CARACAS (Reuters) – Venezuelan opposition leader Henrique Capriles said on Thursday he will challenge President Nicolas Maduro’s narrow election victory in the courts and that an audit of the vote being prepared by electoral authorities risked being “a joke.”
Maduro, the hand-picked successor of late socialist leader Hugo Chavez, won the April 14 vote by less than 2 percentage points. The opposition says there were thousands of irregularities in the election and that their figures show Capriles won.
Both sides had agreed to an expanded audit of votes by the National Electoral Council. Since then Maduro has been sworn in as president and the opposition has grown increasingly frustrated by what it sees as foot-dragging by officials.
Capriles has insisted that the audit process be rigorous and include all relevant paperwork from polling centers.
“If we don’t have access to those notebooks, we’re not going to take part in an audit that would be a joke on Venezuelans and a joke on the world,” he told a local TV station.
“The next step will be to challenge the election, which must take place in the next few days. With all the proof, all the elements we now have, we are going to challenge the election.”
The election council has not responded to a demand by Capriles that it give concrete details of the audit by Thursday. It has stressed, however, that the process will only check that the system worked properly and the election results are “irreversible”.
Capriles conceded that his legal challenge, which could in theory result in all or parts of the ballot being rerun, faced a tough path through Venezuela’s courts.
Critics say Chavez packed the judiciary with loyal appointees during his 14 years in power.
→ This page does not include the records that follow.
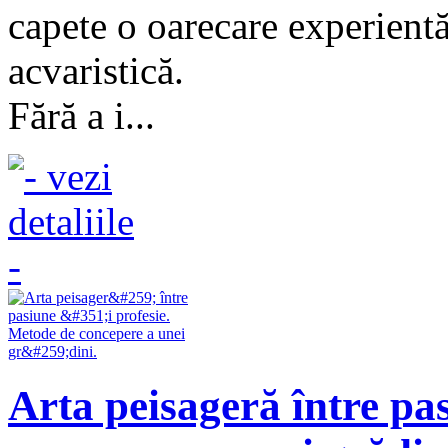
capete o oarecare experientă
acvaristică.
Fără a i...
Arta peisageră între pas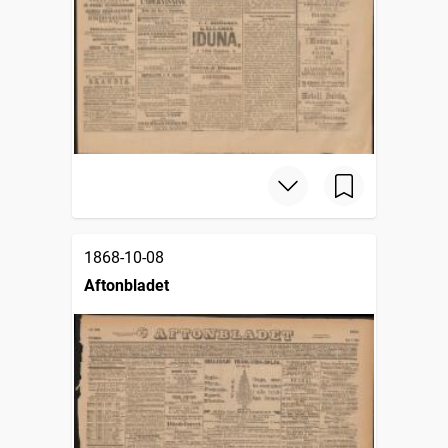
1868-10-08
Aftonbladet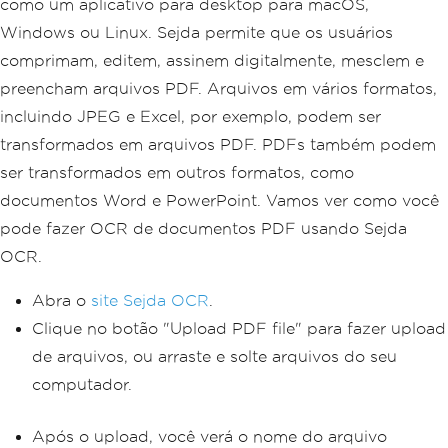
como um aplicativo para desktop para macOS,
Windows ou Linux. Sejda permite que os usuários
comprimam, editem, assinem digitalmente, mesclem e
preencham arquivos PDF. Arquivos em vários formatos,
incluindo JPEG e Excel, por exemplo, podem ser
transformados em arquivos PDF. PDFs também podem
ser transformados em outros formatos, como
documentos Word e PowerPoint. Vamos ver como você
pode fazer OCR de documentos PDF usando Sejda
OCR.
Abra o
site Sejda OCR
.
Clique no botão "Upload PDF file" para fazer upload
de arquivos, ou arraste e solte arquivos do seu
computador.
Após o upload, você verá o nome do arquivo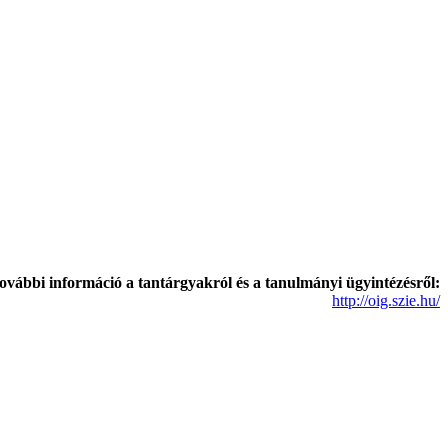
ovábbi információ a tantárgyakról és a tanulmányi ügyintézésről:
http://oig.szie.hu/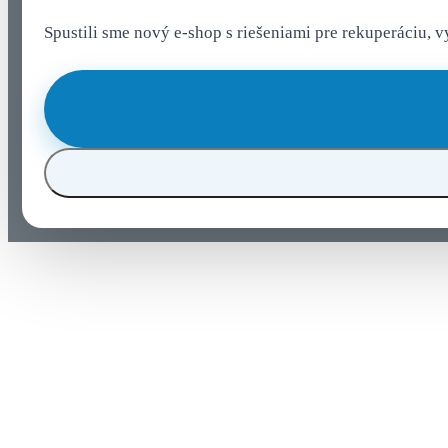
Spustili sme nový e-shop s riešeniami pre rekuperáciu, 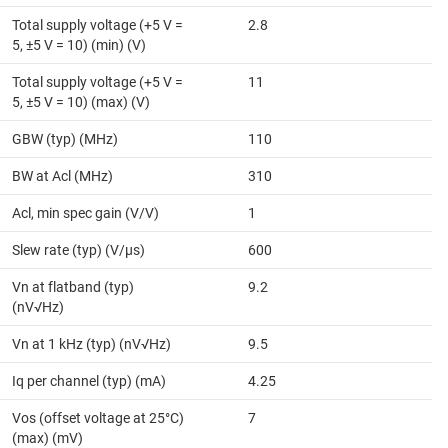
Total supply voltage (+5 V =
2.8
5, ±5 V = 10) (min) (V)
Total supply voltage (+5 V =
11
5, ±5 V = 10) (max) (V)
GBW (typ) (MHz)
110
BW at Acl (MHz)
310
Acl, min spec gain (V/V)
1
Slew rate (typ) (V/µs)
600
Vn at flatband (typ)
9.2
(nV√Hz)
Vn at 1 kHz (typ) (nV√Hz)
9.5
Iq per channel (typ) (mA)
4.25
Vos (offset voltage at 25°C)
7
(max) (mV)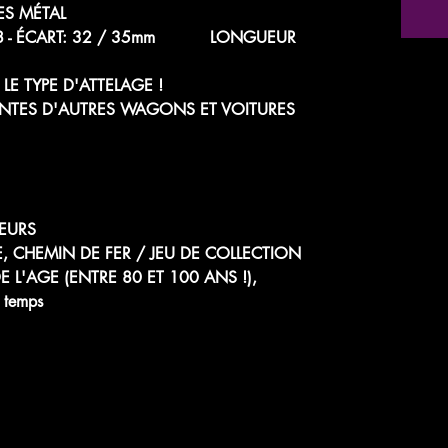
ES MÉTAL
 1/48 - ÉCART: 32 / 35mm LONGUEUR
LE TYPE D'ATTELAGE !
NTES D'AUTRES WAGONS ET VOITURES
EURS
E, CHEMIN DE FER / JEU DE COLLECTION
 L'AGE (ENTRE 80 ET 100 ANS !),
u temps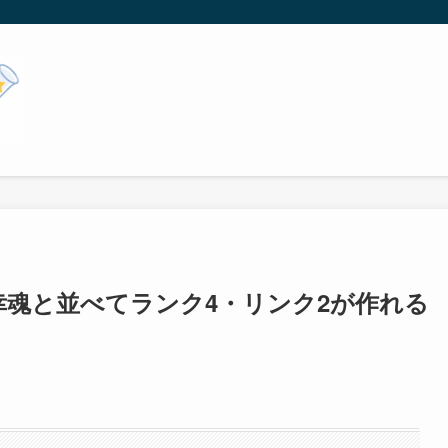
幸魂と並べてランク4・リンク2が作れる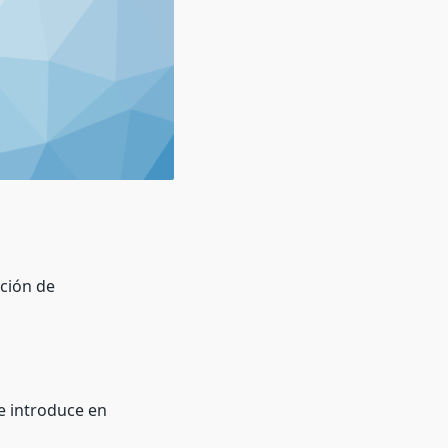
ción de
se introduce en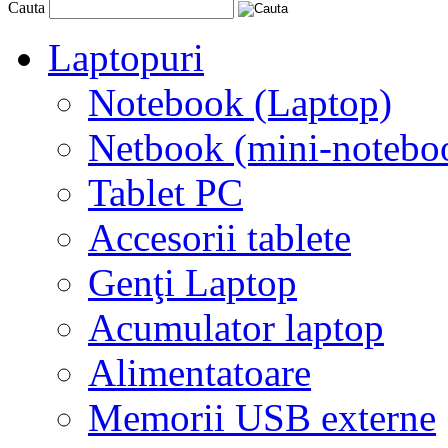
Cauta
Laptopuri
Notebook (Laptop)
Netbook (mini-notebo
Tablet PC
Accesorii tablete
Genţi Laptop
Acumulator laptop
Alimentatoare
Memorii USB externe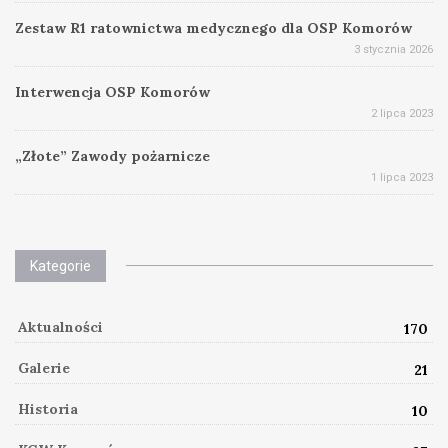
Zestaw R1 ratownictwa medycznego dla OSP Komorów
3 stycznia 2026
Interwencja OSP Komorów
2 lipca 2023
„Złote” Zawody pożarnicze
1 lipca 2023
Kategorie
Aktualności
170
Galerie
21
Historia
10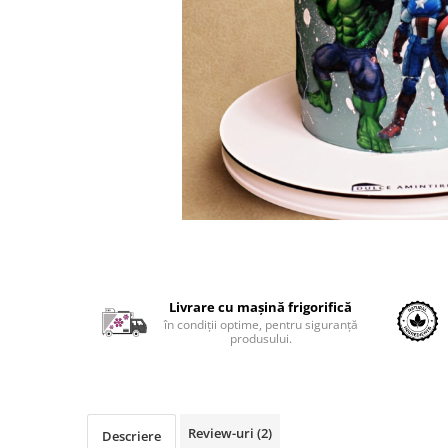
Livrare cu mașină frigorifică
în condiții optime, pentru siguranță
produsului.
Review-uri
(2)
Descriere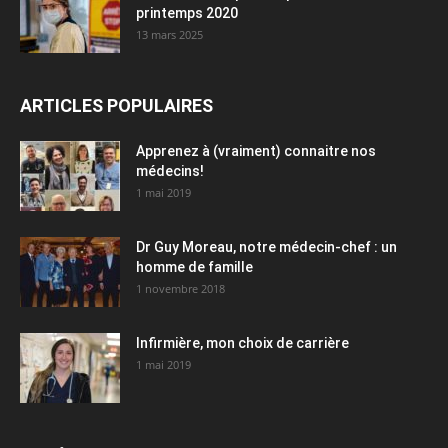
printemps 2020
13 mars 2025
ARTICLES POPULAIRES
Apprenez à (vraiment) connaitre nos
médecins!
1 mai 2019
Dr Guy Moreau, notre médecin-chef : un
homme de famille
1 novembre 2018
Infirmière, mon choix de carrière
1 mai 2019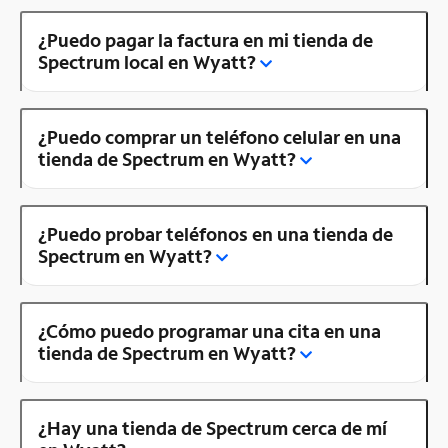
¿Puedo pagar la factura en mi tienda de
Spectrum local en Wyatt?
¿Puedo comprar un teléfono celular en una
tienda de Spectrum en Wyatt?
¿Puedo probar teléfonos en una tienda de
Spectrum en Wyatt?
¿Cómo puedo programar una cita en una
tienda de Spectrum en Wyatt?
¿Hay una tienda de Spectrum cerca de mí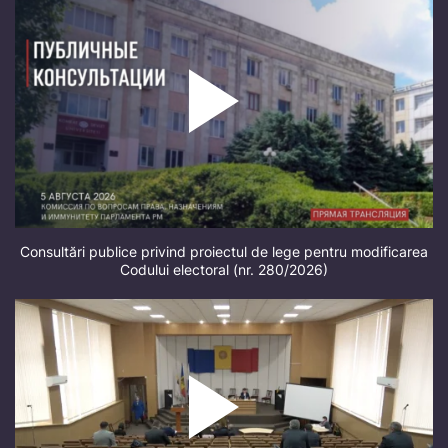
Consultări publice privind proiectul de lege pentru modificarea
Codului electoral (nr. 280/2026)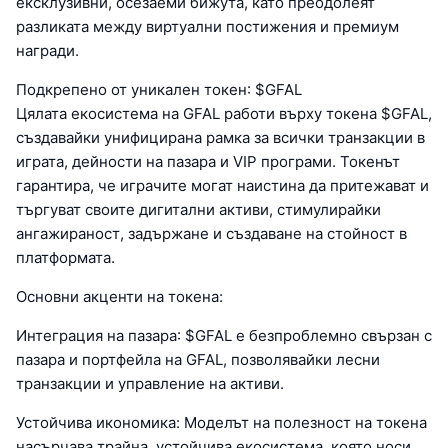
ексклузивни, осезаеми бижута, като преодолеят
разликата между виртуални постижения и премиум
награди.
Подкрепено от уникален токен: $GFAL
Цялата екосистема на GFAL работи върху токена $GFAL,
създавайки унифицирана рамка за всички транзакции в
играта, дейности на пазара и VIP програми. Токенът
гарантира, че играчите могат наистина да притежават и
търгуват своите дигитални активи, стимулирайки
ангажираност, задържане и създаване на стойност в
платформата.
Основни акценти на токена:
Интеграция на пазара: $GFAL е безпроблемно свързан с
пазара и портфейла на GFAL, позволявайки лесни
транзакции и управление на активи.
Устойчива икономика: Моделът на полезност на токена
насърчава трайна, устойчива екосистема, която носи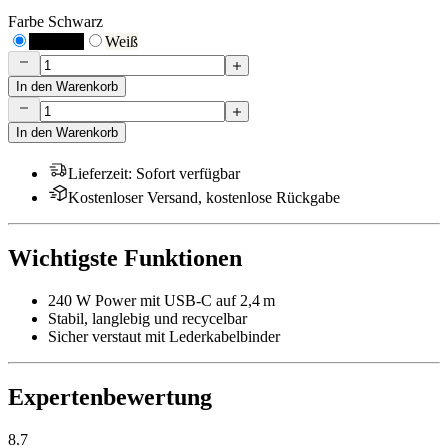
Farbe
Schwarz
Schwarz
Weiß
In den Warenkorb
In den Warenkorb
Lieferzeit
:
Sofort verfügbar
Kostenloser Versand, kostenlose Rückgabe
Wichtigste Funktionen
240 W Power mit USB-C auf 2,4 m
Stabil, langlebig und recycelbar
Sicher verstaut mit Lederkabelbinder
Expertenbewertung
8.7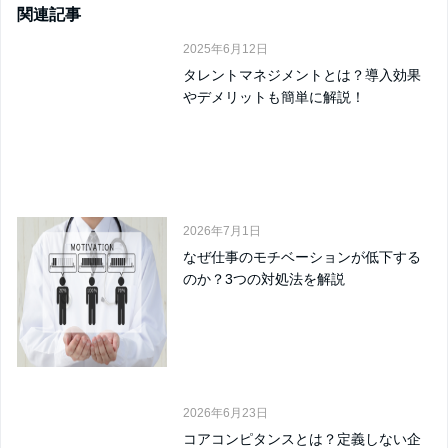
関連記事
2025年6月12日
タレントマネジメントとは？導入効果
やデメリットも簡単に解説！
2026年7月1日
なぜ仕事のモチベーションが低下する
のか？3つの対処法を解説
2026年6月23日
コアコンピタンスとは？定義しない企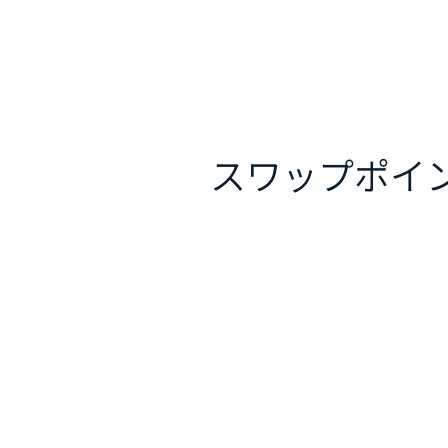
スワップポイ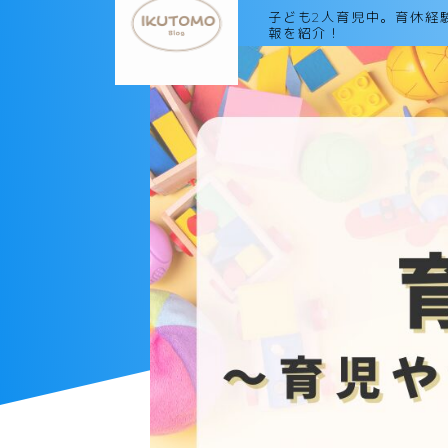
子ども2人育児中。育休経
報を紹介！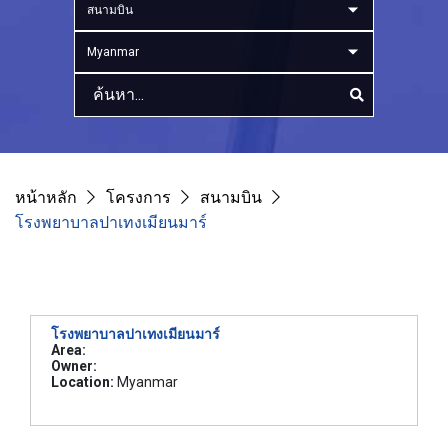
สนามบิน
Myanmar
หน้าหลัก
โครงการ
สนามบิน
โรงพยาบาลปาเทงเมียนมาร์
โรงพยาบาลปาเทงเมียนมาร์
Area:
Owner:
Location:
Myanmar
“We’re not going to challenge the election with the expectation that the Supreme Court is going to give us a favourable reply, or that the justice system will work,” Capriles said. “But we’re going to go through all the legal procedures.”
Both sides have called on their followers to march again on May 1, creating another potential flashpoint in the OPEC nation of 29 million people.
Capriles, a 40-year-old state governor who favors Brazil-style, business-friendly policies with strong social protections, confounded opinion polls to run a close finish against Maduro in the election, held just five weeks after Chavez’s death from cancer. The government calls Capriles a “fascist murderer” and blames him for post-election violence that it says killed nine people. This week, the “Chavista”-dominated Congress began an investigation of Capriles in connection with the unrest.
The government says the violence was proof that the opposition had tried to launch a coup, while the opposition accuses the authorities of exaggerating the unrest and including victims of common crime to boost its figures.
On Wednesday night, a televised news conference by the opposition leader was interrupted by a government “cadena” broadcast – which all local channels are required to show live – that held him responsible for the violence. On Thursday, moments before Capriles was to be interviewed live on local station Globovision, another “cadena” began that lasted almost an hour and showed Maduro and his cabinet meeting business leaders in the western state of Zulia. Again, the compulsory broadcast triggered noisy protests in wealthier Caracas neighbourhoods where opposition supporters banged pots and pans in a traditional form of demonstration.
“It’s just like last night,” Capriles said later. “In everything he does, Nicolas keeps showing that he’s scared. He doesn’t want the people to know what’s going on.”